5.7GHz end of things.  Filter and Isolator in the TX output, filter in the RX input, T/R relay, and flexible 141 coax bracketed to the case for antenna feed.  I expect that when I add a LNA or TX amp, it might mount on the lid.

41MHz oscillator and simple PLL circuit.  Home brew board layout for ExpressPCB.  (Files at bottom)

SMA SPDT coaxial switch mounted internally to reduce outside clutter (failure points) acts as the common IF relay at 430MHz IF.  Both are 28VDC relays, powered by two 12V to 5V DC-DC converters in series with the 12V supply voltage. for 20 to 23.8VDC range on a typical battery operation. The brown board is a single sided PCB that mounts the 12 to +/-15VDC  and 12 to 5V DC-DC Converters, the 3MHz OCXO, and a IRF510 that switches the 24V for the pair of relays.  There is also power supply filtering and  7805 5V regulator bolted to the case for heat sinking.  The transverter and the oscillator/PLL both use the +5 and +/-15V.  

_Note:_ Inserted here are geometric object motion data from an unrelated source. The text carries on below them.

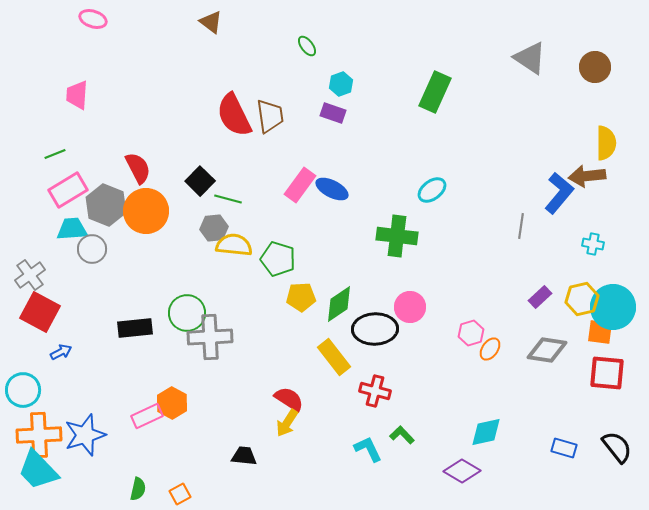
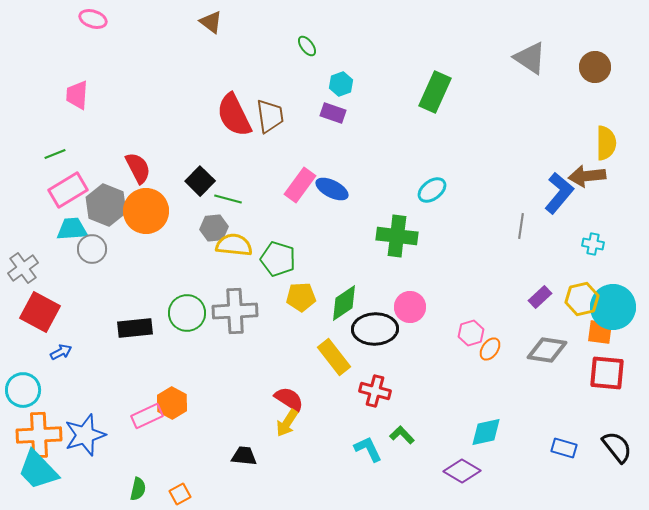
gray cross at (30, 275): moved 7 px left, 7 px up
green diamond at (339, 304): moved 5 px right, 1 px up
gray cross at (210, 337): moved 25 px right, 26 px up
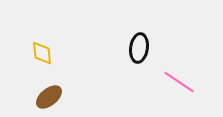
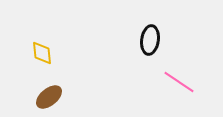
black ellipse: moved 11 px right, 8 px up
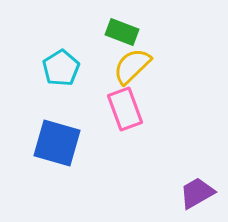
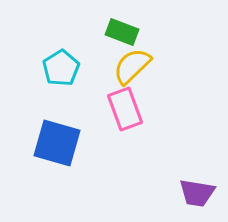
purple trapezoid: rotated 141 degrees counterclockwise
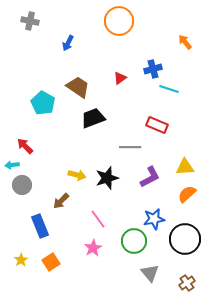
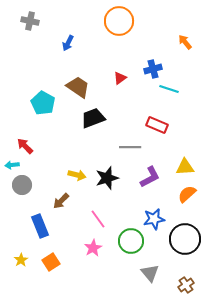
green circle: moved 3 px left
brown cross: moved 1 px left, 2 px down
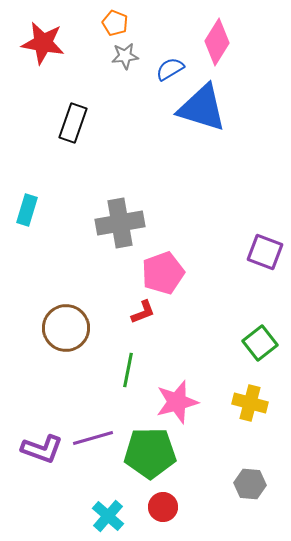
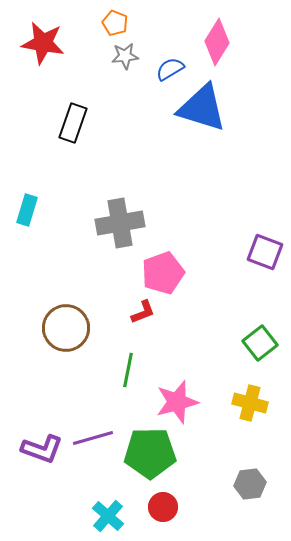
gray hexagon: rotated 12 degrees counterclockwise
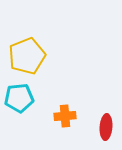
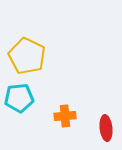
yellow pentagon: rotated 24 degrees counterclockwise
red ellipse: moved 1 px down; rotated 10 degrees counterclockwise
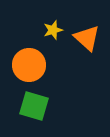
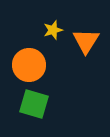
orange triangle: moved 1 px left, 3 px down; rotated 20 degrees clockwise
green square: moved 2 px up
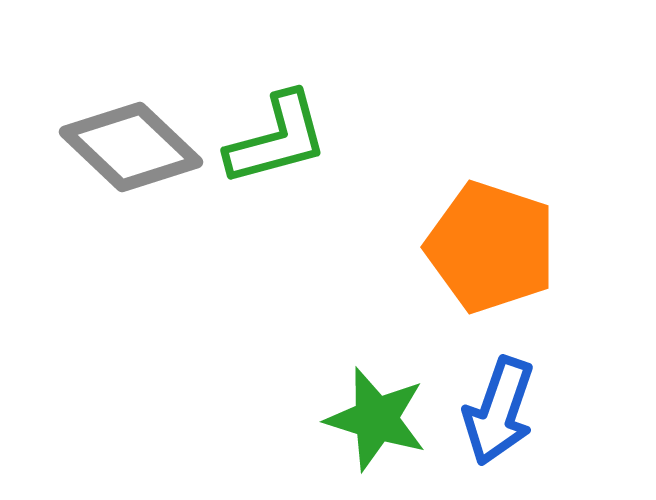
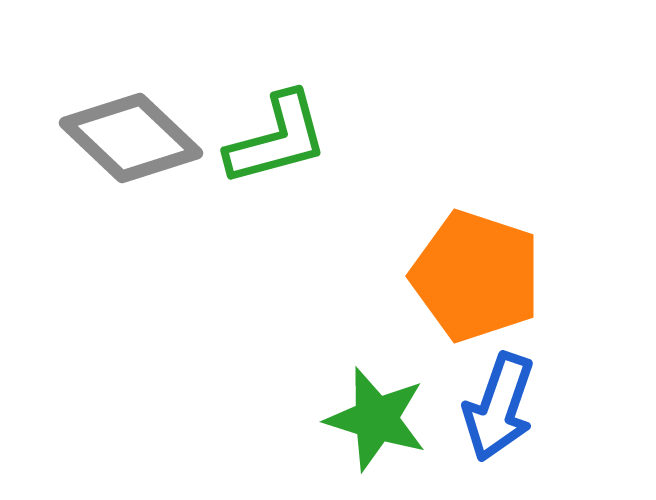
gray diamond: moved 9 px up
orange pentagon: moved 15 px left, 29 px down
blue arrow: moved 4 px up
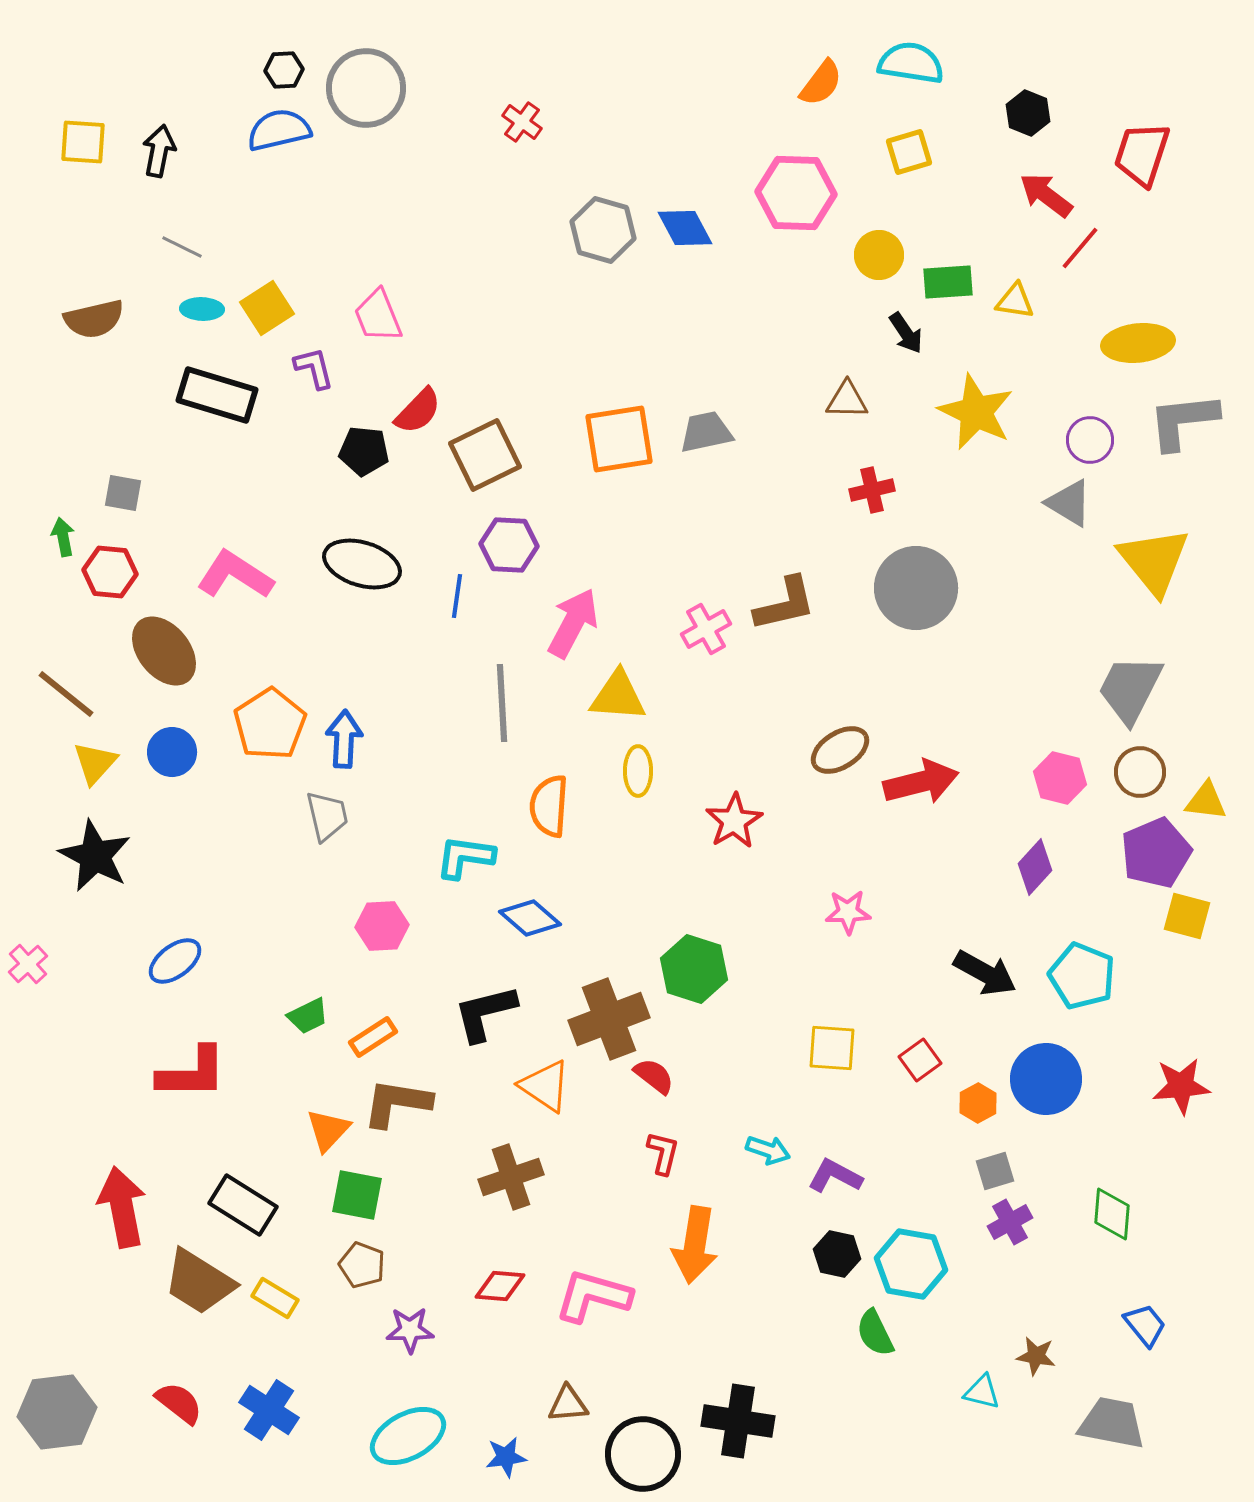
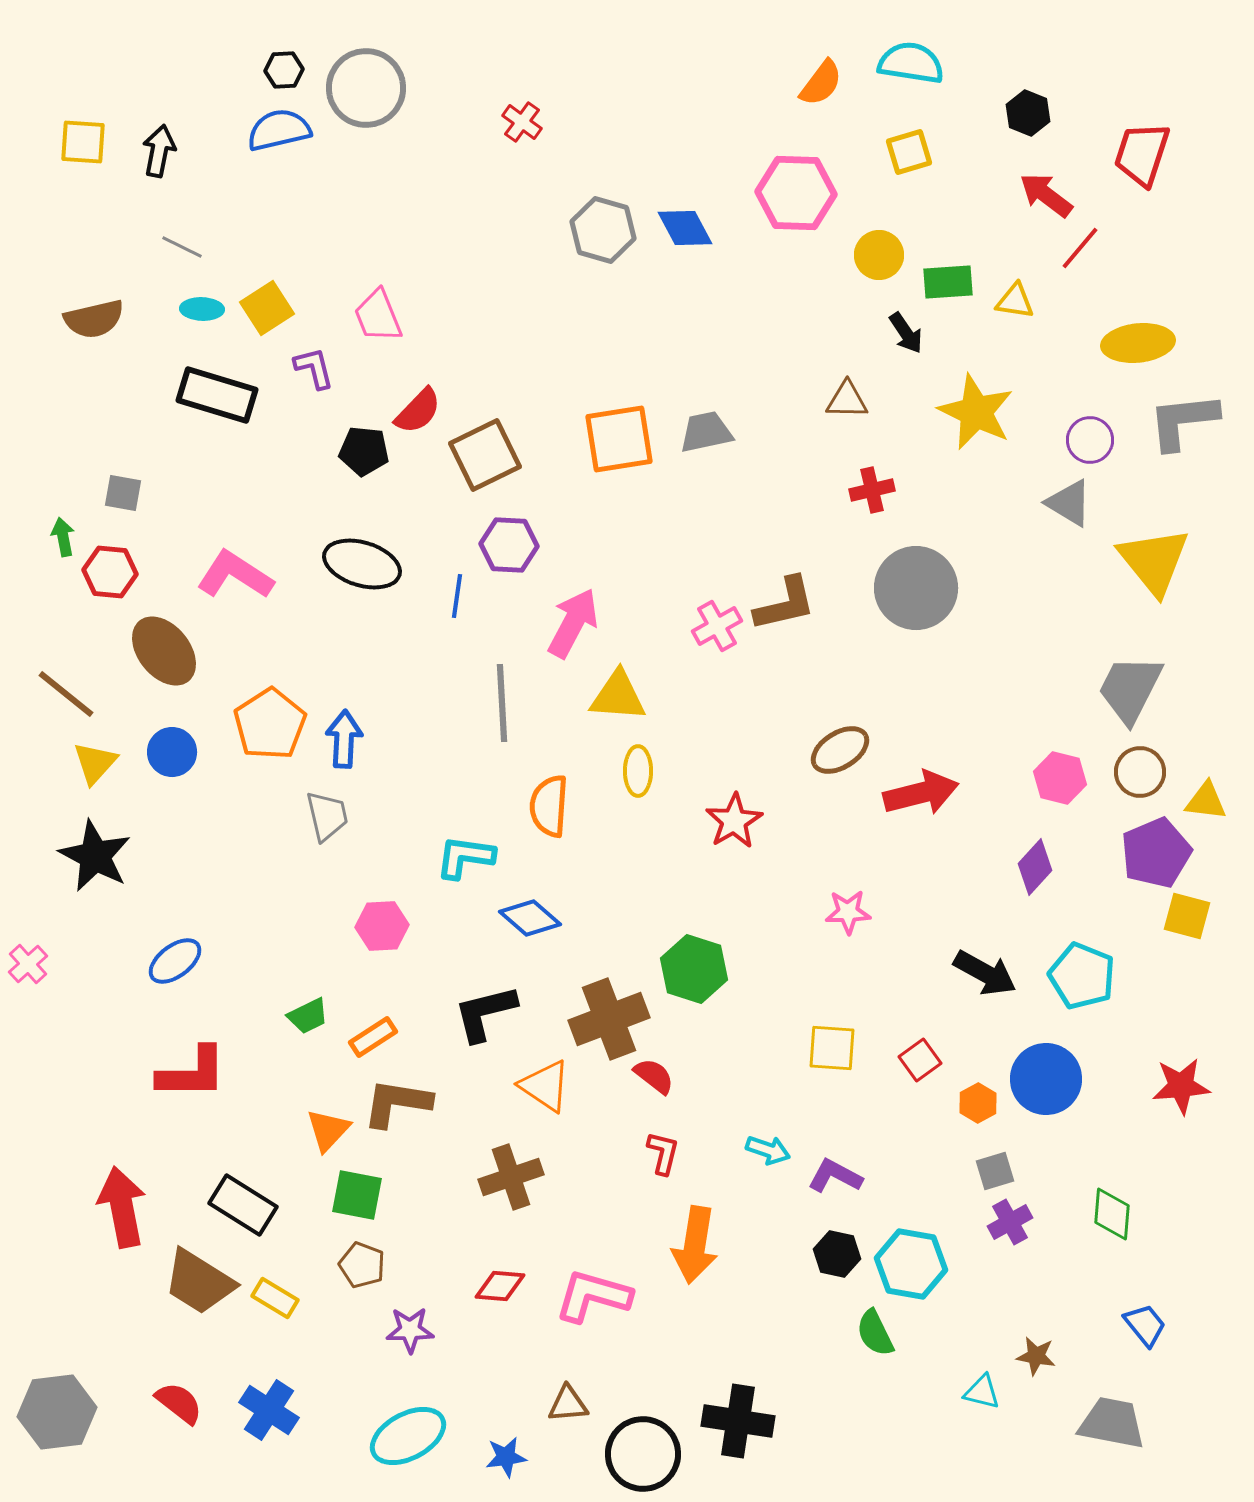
pink cross at (706, 629): moved 11 px right, 3 px up
red arrow at (921, 782): moved 11 px down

Total current draw of the completed system come out to be 1.5A at 13.8V, with little change over 10 to 14V range.   The CPU sequences the relays, TX_Inhibit, TX_Enable and handles the LEDs.  It will lock out TX_enable and PTT LED if the PLL looses lock.  I always operate the relays on PTT no matter what.  Replacing the RX output MMC on the RX board takes about 1-2 hours due to the complex casing and number of screws.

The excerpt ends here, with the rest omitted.